_WHAT YOU HAVE TO DO_:
Within the data below, copy each line where the string "that" is found.

Stored data:
● ● ●

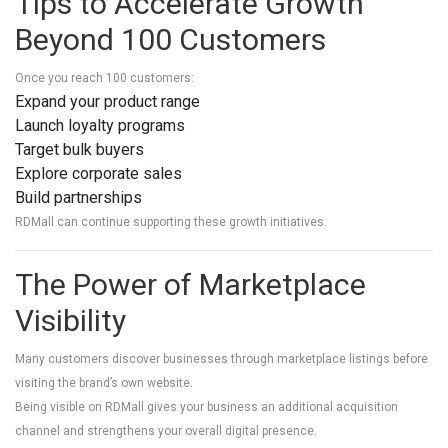
Tips to Accelerate Growth
Beyond 100 Customers
Once you reach 100 customers:
Expand your product range
Launch loyalty programs
Target bulk buyers
Explore corporate sales
Build partnerships
RDMall can continue supporting these growth initiatives.
The Power of Marketplace
Visibility
Many customers discover businesses through marketplace listings before
visiting the brand’s own website.
Being visible on RDMall gives your business an additional acquisition
channel and strengthens your overall digital presence.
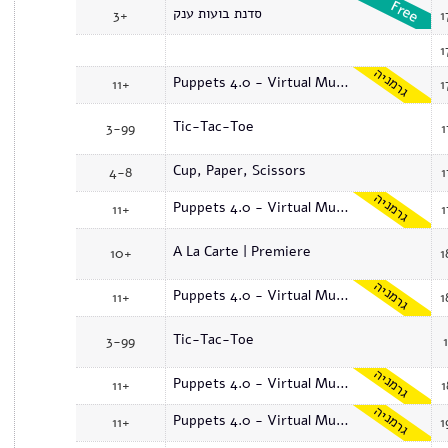
סדנת בועות ענק
3+
1
1
גרמניה
Puppets 4.0 - Virtual Museum
11+
1
Tic-Tac-Toe
3-99
1
Cup, Paper, Scissors
4-8
1
גרמניה
Puppets 4.0 - Virtual Museum
11+
1
A La Carte | Premiere
10+
1
גרמניה
Puppets 4.0 - Virtual Museum
11+
1
Tic-Tac-Toe
3-99
גרמניה
Puppets 4.0 - Virtual Museum
11+
1
גרמניה
Puppets 4.0 - Virtual Museum
11+
1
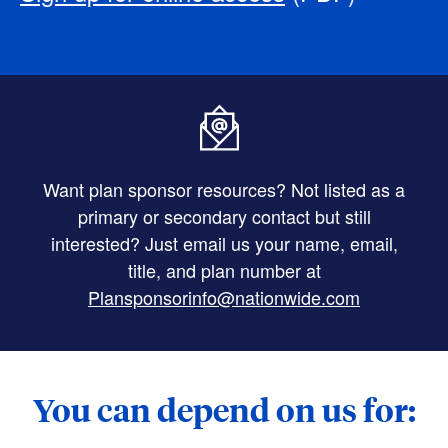
Want plan sponsor resources? Not listed as a
primary or secondary contact but still
interested? Just email us your name, email,
title, and plan number at
Plansponsorinfo@nationwide.com
You can depend on us for:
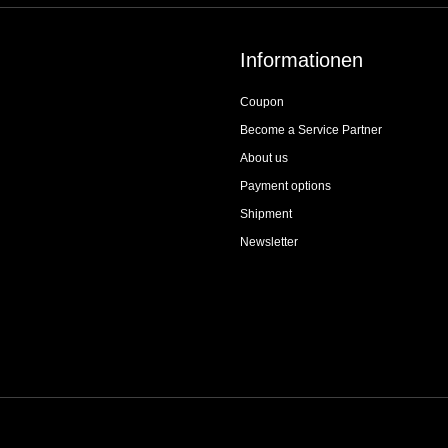
Informationen
Coupon
Become a Service Partner
About us
Payment options
Shipment
Newsletter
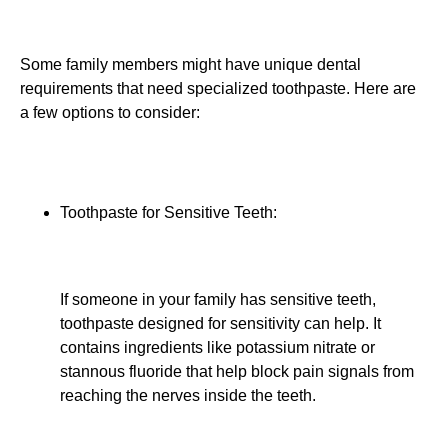
Some family members might have unique dental
requirements that need specialized toothpaste. Here are
a few options to consider:
Toothpaste for Sensitive Teeth:
If someone in your family has sensitive teeth,
toothpaste designed for sensitivity can help. It
contains ingredients like potassium nitrate or
stannous fluoride that help block pain signals from
reaching the nerves inside the teeth.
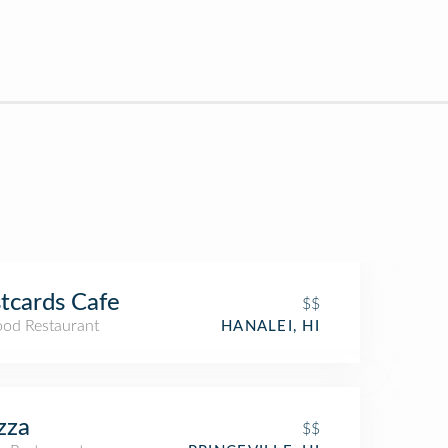
tcards Cafe
$$
ood Restaurant
HANALEI, HI
zza
$$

● ● ●

_FINAL ANSWER_:
requirements that need specialized toothpaste. Here are
stannous fluoride that help block pain signals from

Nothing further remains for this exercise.